## THE PROBLEM:
Without the pictures, return each record as it appears.

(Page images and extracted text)
↓↓↓
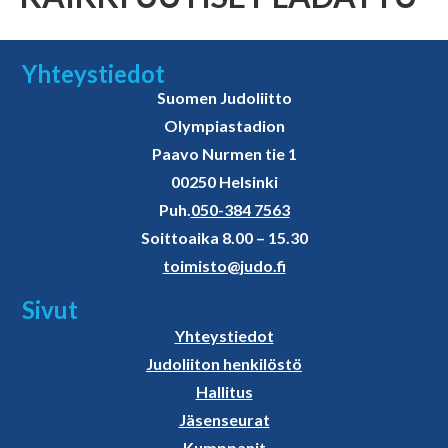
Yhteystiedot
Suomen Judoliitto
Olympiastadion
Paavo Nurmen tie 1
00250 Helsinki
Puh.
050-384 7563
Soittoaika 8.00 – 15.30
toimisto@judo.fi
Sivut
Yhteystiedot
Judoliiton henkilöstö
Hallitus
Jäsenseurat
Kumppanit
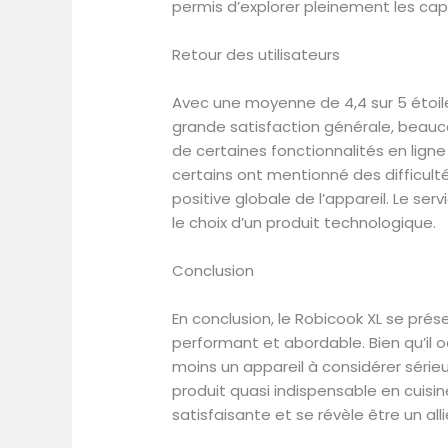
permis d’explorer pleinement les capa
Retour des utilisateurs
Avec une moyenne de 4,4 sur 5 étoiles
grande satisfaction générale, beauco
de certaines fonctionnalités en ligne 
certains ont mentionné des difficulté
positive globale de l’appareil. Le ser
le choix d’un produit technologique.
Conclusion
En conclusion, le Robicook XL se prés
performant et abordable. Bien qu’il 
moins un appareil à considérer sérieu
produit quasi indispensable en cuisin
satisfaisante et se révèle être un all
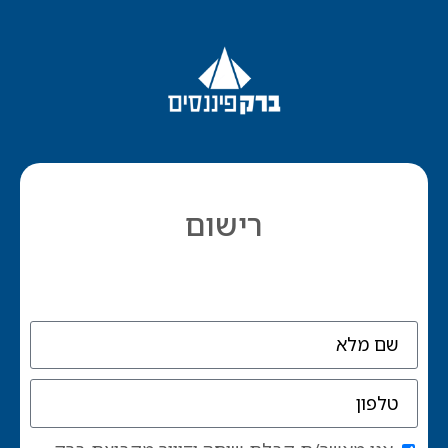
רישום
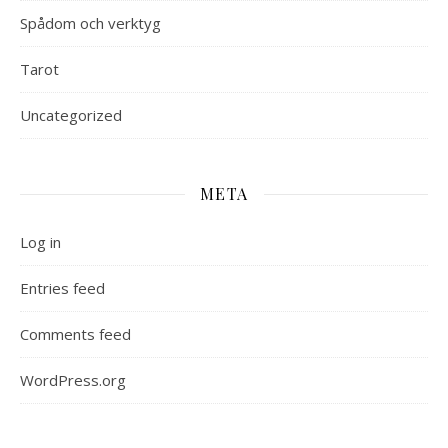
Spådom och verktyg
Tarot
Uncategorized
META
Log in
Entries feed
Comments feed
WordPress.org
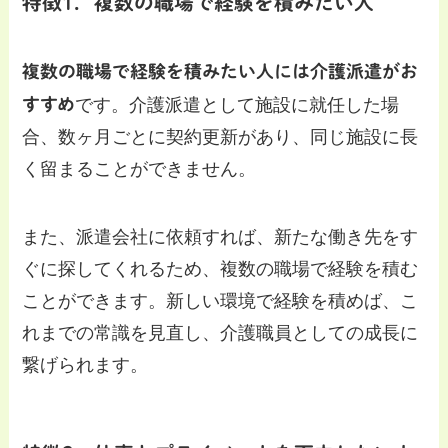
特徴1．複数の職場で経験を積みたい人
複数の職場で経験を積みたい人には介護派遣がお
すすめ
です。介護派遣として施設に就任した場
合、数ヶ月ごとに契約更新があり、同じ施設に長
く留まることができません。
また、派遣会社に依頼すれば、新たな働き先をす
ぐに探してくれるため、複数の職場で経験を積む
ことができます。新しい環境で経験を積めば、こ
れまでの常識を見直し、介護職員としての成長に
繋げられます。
↑↑↑
## ANSWER SECTION:
Yhteystiedot
Suomen Judoliitto
Olympiastadion
Paavo Nurmen tie 1
00250 Helsinki
Puh.
050-384 7563
Soittoaika 8.00 – 15.30
toimisto@judo.fi
Sivut
Yhteystiedot
Judoliiton henkilöstö
Hallitus
Jäsenseurat
Kumppanit
permis d’explorer pleinement les capa
Retour des utilisateurs
Avec une moyenne de 4,4 sur 5 étoiles
grande satisfaction générale, beauco
de certaines fonctionnalités en ligne 
certains ont mentionné des difficulté
positive globale de l’appareil. Le ser
le choix d’un produit technologique.
Conclusion
En conclusion, le Robicook XL se prés
performant et abordable. Bien qu’il 
moins un appareil à considérer sérieu
produit quasi indispensable en cuisin
satisfaisante et se révèle être un all
רישום
Spådom och verktyg
Tarot
Uncategorized
META
Log in
Entries feed
Comments feed
WordPress.org
特徴1．複数の職場で経験を積みたい人
複数の職場で経験を積みたい人には介護派遣がお
すすめ
です。介護派遣として施設に就任した場
合、数ヶ月ごとに契約更新があり、同じ施設に長
く留まることができません。
また、派遣会社に依頼すれば、新たな働き先をす
ぐに探してくれるため、複数の職場で経験を積む
ことができます。新しい環境で経験を積めば、こ
れまでの常識を見直し、介護職員としての成長に
繋げられます。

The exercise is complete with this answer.